O dia a seguir à morte de José Saramago

Data 19/06/2010 22:15:14 | Tópico: Crónicas

Ou de uma religião sem vergonha.
No dia a seguir à morte de Saramago a Cúria romana através do seu boletim faccioso “l’osservatore romano” dedica enfim umas linhas à crítica da obra de Saramago numa demanda que fez lembrar os tristes tempos em que o índex e a inquisição lavravam a ferro e fogo a Europa e os novos mundos descobertos em sanhas de evangelização que ainda nenhuma religião por mais torpe e extremista conseguiu ainda imitar. Cláudio Toscani, o profícuo pau mandado arvorado em critico literário diz de “O evangelho segundo Jesus Cristo” que este constitui “um desafio à memória do cristianismo” esquecendo de referir que a citada obra é de pura e genial ficção e continua a dizer que “Relativamente à religião, atada como esteve sempre a sua mente por uma destabilizadora intenção de tornar banal o sagrado e por um materialismo libertário que quanto mais avançava nos anos mais se radicalizava, Saramago não se deixou nunca abandonar por uma incómoda simplicidade teológica”. Também se esqueceu de dizer o douto critico que Saramago não teve como ele a sorte de uma educação académica e que as reflexões são de um homem do povo e com o povo aprendeu a ser simples, só não conseguiu intuir aquilo que a igreja queria e sempre quis ao negar educação ampla de ideias e baseando a sua doutrina na iliteracia da plebe que a reverencia. Saramago ao comparar a bíblia a um manual de maus costumes não mais diz o que uma pessoa simples e pura liberta de doutrinas diria sobre esse livro e principalmente depois de presenciar e estudar todos os genocídios e crimes praticados em nome desse livro que percorre toda idade moderna tal como a conhecemos, desde ainda antes do nascimento do cristianismo. A bíblia e principalmente o antigo testamento é uma obra comum a pelo menos 3 religiões que se têm guerreado e são responsáveis por graves crimes e atentados à humanidade, como a religião Judaica, a Muçulmana e a Cristã na forma de variadas seitas que emergiram a partir do surgimento do cristianismo, até aos dias de hoje.
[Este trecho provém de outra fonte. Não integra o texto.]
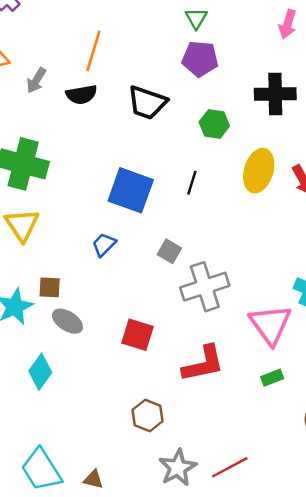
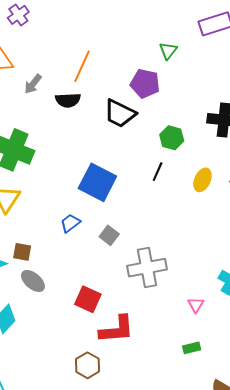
purple pentagon: (200, 59) -> (145, 84), moved
yellow ellipse: (259, 171) -> (202, 180), size x0.7
black line: (192, 183) -> (158, 172), moved
gray square: (169, 251) -> (109, 235), moved
pink triangle: (270, 324) -> (196, 305), size x0.5
red L-shape: (203, 364) -> (117, 329), moved

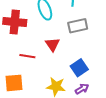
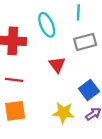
red line: (27, 56) -> (14, 80), moved

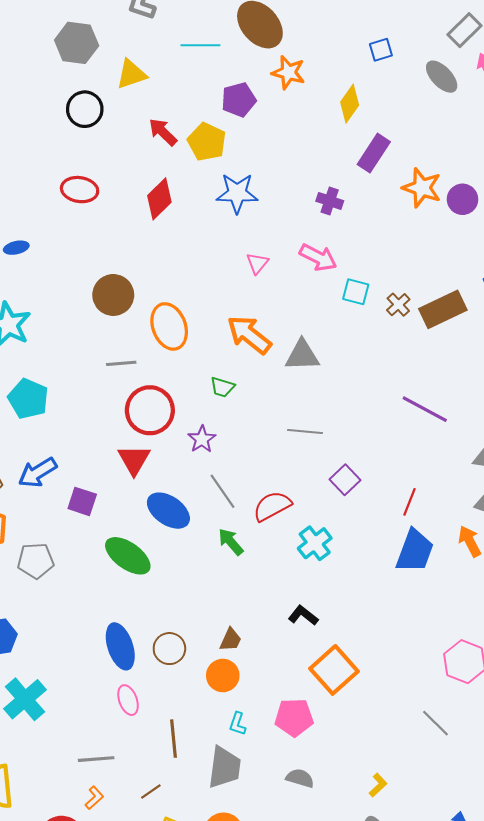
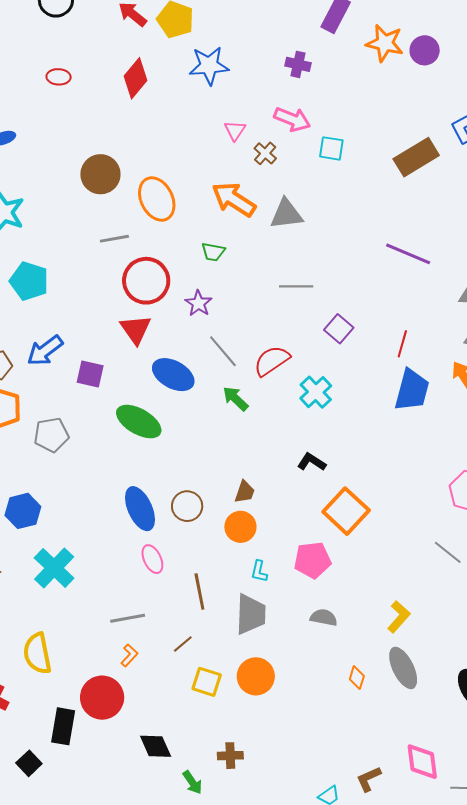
red ellipse: (80, 190) -> (59, 77), size x0.7
brown cross: (398, 305) -> (265, 153), moved
yellow L-shape: (378, 785) -> (399, 617), size x1.4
Quase todas as guerras pelo menos as mais fratricidas são feitas em nome de Deus.
E o tosco Toscani continua o périplo indexatório dizendo que “Um populista extremista como ele, que tomou a seu cargo o porquê do mal do mundo, deveria ter abordado em primeiro lugar o problema das erróneas estruturas humanas, das histórico-políticas às socio-económicas, em vez de saltar para o plano metafísico”. Pois, esta parte eu compreendo-o, a igreja abomina quem pensa pela sua própria cabeça e esquece-se que deviam eles próprios abordar “em primeiro lugar o problema das erróneas estruturas humanas, das histórico-políticas às socio-económicas”, como sendo o pincipal responsável desde a inauguração da era moderna dos erros em que fez incorrer toda uma fatia da história da humanidade, das trevas que lançou em toda a idade média com uma duração de quase mil anos, por puro imobilismo onde as únicas evoluções conhecidas foram na arte da guerra porque assim servia aos interesses magalómanos de uma religião que lança gerações atrás de gerações em lutas de cruzadas impossíveis que ainda hoje perduram tentando sempre em primeira análise cercear o direito á livre expressão e culto religioso.
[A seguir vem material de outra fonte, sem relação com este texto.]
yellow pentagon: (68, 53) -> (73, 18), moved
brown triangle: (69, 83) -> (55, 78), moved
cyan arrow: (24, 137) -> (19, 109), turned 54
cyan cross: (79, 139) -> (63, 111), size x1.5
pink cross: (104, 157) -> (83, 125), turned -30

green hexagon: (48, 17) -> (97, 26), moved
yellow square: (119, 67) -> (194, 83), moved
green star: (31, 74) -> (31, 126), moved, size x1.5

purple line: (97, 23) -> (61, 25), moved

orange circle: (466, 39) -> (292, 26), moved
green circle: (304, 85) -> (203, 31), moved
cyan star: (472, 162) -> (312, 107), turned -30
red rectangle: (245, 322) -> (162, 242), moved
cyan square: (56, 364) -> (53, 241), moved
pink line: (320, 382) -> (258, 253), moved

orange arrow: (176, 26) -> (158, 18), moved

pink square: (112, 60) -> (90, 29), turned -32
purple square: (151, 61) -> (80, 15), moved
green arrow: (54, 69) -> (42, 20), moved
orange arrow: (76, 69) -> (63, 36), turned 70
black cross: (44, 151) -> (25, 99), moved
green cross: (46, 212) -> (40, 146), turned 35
“Colocado lucidamente entre o joio no evangélico campo de trigo, declara-se sem sono pelo pensamento das cruzadas ou da Inquisição, esquecendo a memória do ‘gulag’, das purgas, dos genocídios, dos ‘samizdat’ culturais e religiosos”, acrescenta o nosso Toscani esquecendo os 6 milhões de Judeus mortos perante a sua indiferença e encobrimento, esquecendo as milhares de vitimas de pedofilia cujos verdadeiros contornos são ainda desconhecidos e que o Vaticano sempre fez por encobrir, esquecendo a caça às bruxas da sanha inquisitória que levou a cabo até meados do séc. XVII, esquecendo que só reconheceu como tendo alma os indígenas traficados das costas africanas para laborar debaixo de chicote nas suas próprias terras em finais do séc. XVIII.
A igreja persiste nestas arbitrariedades nem sequer respeitando o dia da morte de alguém que a eles foi critico contrariando a própria benevolência de que faz alarde o deus que prega.
Como diria Saramago, “deus? Onde está deus? No céu? Mas o céu não existe!”. É uma maneira simples de ver as coisas, eu sei, mas Saramago era assim, um homem simples com questões simples…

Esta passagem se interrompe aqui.